If there was a change in the Palestinian narrative, ..., Israelis would see this as a wonderful move and be more forthcoming on the issue of peace.
The one flaw in Kupperwasser's understanding of the situation is he sees the momentum behind the Taylor Force Act, which would bar payments to the Palestinian Authority (PA) as long as the PA maintains on its books the law that pays salaries to those held in Israeli prisons for terrorist acts, as evidence that the United States, both the Administration and Congress, is starting to recognize that peace depends on a new narrative. This is not a criticism of the Taylor Force Act and ending US support for PA payments to terrorists is definitely to be praised, even if it is side effects of causing the PA to collapse. However, imposing consequences for supporting terror is not insistence on a new narrative. To see why, ask whether the Taylor Force Act would impose any consequence on the PA if it stops all payments to prisoners and then sends a resolution to UNESCO declaring that the ground underneath the Knesset is an Islamic heritage site and calling on Israel to give the "Islamic site" due deference.

In order to force the Palestinians to change their narrative, it will be necessary to demand the Palestinians ... change their narrative, and impose consequences if they fail to do so. As I have written previously, the Palestinians could demonstrate that they have a new narrative by making the following three-fold declaration:
  • The Jews are a people
  • The Jewish people are deeply connected to the Land of Israel in general and Jerusalem in particular
  • The Protocols of the Elders of Zion is a forgery
If the Palestinians were to make that declaration, any subsequent bringing of resolutions to UNESCO declaring Jewish holy sites as exclusively Muslim would show that the declaration was insincere and thus justify revoking any privileges that were conditioned on making it. Anything short of making the declaration should be regarded as maintaining the narrative and result in treating the PA as a pariah.

A tale of two NY Times stories

Sar Shalom

The New York Times has two stories today that can be summarized in the following manner: [A] says the [B] is engaged in violating fundamental democratic rights of [C] because of [C]'s exercise of free speech.

One of those articles appears on the home page of the Times' website and you can fill it in with [A] = the alt-right, [B] = Google, [C] = James Damore, the Google engineer who was fired for writing a memo attributing low levels of women in leadership positions to lower capabilities of women. The other story appears in the Opinion section and can be filled in with [A] = Sherif Mansour, the author of the op-ed piece, [B] = Israel, [C] = reporters who write negative things about Israel.

I hardly need to explain to this audience about the malfeasance committed by most of the press corp in Israel and the abuse of freedoms granted that led Israel to draw a line which will lead to consequences if crossed.

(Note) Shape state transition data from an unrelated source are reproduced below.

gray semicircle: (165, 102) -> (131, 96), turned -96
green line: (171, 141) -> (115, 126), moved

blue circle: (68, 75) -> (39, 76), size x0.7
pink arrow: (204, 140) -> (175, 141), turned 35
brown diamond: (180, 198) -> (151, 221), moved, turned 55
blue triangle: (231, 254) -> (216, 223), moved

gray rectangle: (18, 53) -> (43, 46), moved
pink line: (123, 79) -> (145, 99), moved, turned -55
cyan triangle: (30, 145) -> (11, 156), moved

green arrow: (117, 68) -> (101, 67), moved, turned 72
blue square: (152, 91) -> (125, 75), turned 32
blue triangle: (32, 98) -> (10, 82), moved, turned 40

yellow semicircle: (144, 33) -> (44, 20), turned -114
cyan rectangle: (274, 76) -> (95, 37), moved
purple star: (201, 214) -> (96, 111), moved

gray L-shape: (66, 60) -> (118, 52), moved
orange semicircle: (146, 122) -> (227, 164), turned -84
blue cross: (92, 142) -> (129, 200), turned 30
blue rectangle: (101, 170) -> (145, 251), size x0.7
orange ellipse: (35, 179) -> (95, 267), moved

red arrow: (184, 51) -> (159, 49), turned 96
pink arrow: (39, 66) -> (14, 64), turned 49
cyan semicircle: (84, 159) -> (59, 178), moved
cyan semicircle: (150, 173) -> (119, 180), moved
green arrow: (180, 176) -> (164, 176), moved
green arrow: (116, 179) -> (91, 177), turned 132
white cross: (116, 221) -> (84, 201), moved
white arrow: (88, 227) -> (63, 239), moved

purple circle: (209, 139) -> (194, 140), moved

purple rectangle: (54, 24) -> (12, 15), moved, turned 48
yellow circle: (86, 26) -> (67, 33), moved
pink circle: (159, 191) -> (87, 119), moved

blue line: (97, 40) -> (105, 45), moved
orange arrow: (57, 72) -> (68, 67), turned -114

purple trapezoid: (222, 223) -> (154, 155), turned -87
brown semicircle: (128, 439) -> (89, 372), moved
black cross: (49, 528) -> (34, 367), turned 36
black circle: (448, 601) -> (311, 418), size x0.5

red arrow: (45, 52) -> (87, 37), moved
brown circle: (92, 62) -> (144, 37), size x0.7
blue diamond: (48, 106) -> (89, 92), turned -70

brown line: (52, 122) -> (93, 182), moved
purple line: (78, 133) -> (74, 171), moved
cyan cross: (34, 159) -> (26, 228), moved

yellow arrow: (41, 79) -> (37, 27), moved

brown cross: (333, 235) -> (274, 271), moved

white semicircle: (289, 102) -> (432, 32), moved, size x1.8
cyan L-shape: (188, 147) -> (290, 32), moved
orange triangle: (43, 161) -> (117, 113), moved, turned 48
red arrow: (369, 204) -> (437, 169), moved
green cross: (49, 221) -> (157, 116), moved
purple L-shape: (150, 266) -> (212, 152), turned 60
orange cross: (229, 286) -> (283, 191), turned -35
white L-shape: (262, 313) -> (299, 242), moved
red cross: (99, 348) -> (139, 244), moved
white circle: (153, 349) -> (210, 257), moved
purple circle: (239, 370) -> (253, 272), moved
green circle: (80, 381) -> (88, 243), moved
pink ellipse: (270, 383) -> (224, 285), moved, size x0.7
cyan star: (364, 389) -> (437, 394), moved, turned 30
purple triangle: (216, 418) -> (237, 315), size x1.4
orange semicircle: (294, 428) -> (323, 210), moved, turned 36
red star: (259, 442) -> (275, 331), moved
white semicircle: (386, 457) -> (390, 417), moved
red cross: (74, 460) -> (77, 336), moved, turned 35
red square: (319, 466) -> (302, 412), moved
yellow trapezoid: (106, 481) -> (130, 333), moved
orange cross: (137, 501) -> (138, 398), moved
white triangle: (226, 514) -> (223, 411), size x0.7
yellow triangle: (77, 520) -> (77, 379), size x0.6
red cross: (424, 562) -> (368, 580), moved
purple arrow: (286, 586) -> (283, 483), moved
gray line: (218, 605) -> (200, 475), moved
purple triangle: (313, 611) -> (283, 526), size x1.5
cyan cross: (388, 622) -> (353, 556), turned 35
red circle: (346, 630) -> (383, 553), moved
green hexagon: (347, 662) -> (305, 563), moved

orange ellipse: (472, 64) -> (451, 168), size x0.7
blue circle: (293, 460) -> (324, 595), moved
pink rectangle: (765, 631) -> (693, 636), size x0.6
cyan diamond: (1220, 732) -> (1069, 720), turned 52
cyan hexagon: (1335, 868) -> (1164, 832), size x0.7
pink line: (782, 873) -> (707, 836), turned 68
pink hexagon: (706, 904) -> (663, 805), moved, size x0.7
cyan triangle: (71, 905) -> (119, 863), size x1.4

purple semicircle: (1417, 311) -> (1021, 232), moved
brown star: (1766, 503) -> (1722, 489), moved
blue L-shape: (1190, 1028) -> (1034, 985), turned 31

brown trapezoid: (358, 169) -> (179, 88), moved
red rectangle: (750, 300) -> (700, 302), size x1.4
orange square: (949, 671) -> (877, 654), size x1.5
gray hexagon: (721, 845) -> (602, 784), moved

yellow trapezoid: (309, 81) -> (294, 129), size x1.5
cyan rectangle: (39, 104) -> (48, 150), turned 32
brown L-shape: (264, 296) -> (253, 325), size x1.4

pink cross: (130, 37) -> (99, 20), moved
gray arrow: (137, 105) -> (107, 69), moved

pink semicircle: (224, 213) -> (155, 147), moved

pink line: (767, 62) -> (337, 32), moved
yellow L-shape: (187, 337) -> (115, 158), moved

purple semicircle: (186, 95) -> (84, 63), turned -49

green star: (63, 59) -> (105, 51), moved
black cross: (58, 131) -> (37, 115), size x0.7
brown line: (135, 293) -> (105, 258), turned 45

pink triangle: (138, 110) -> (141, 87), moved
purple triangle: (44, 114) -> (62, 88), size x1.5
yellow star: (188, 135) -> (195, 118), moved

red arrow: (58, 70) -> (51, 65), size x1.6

It is all well and good to point out that case, and eagerly wait to read responses to Mansour along those lines. However, a parallel point is that the malfeasance committed by the media in Israel is to critical coverage of Israel as Damore's memo is to raising legitimate questions about affirmative action policies. In turn, Mansour in covering Israel's response to the most egregious demonization of itself as though it were censorship of criticism of any kind, and the Times in giving a platform to every Tom, Dick, and Harry leveling such charges against Israel, are acting like the alt-right in its defense of the likes of James Damore.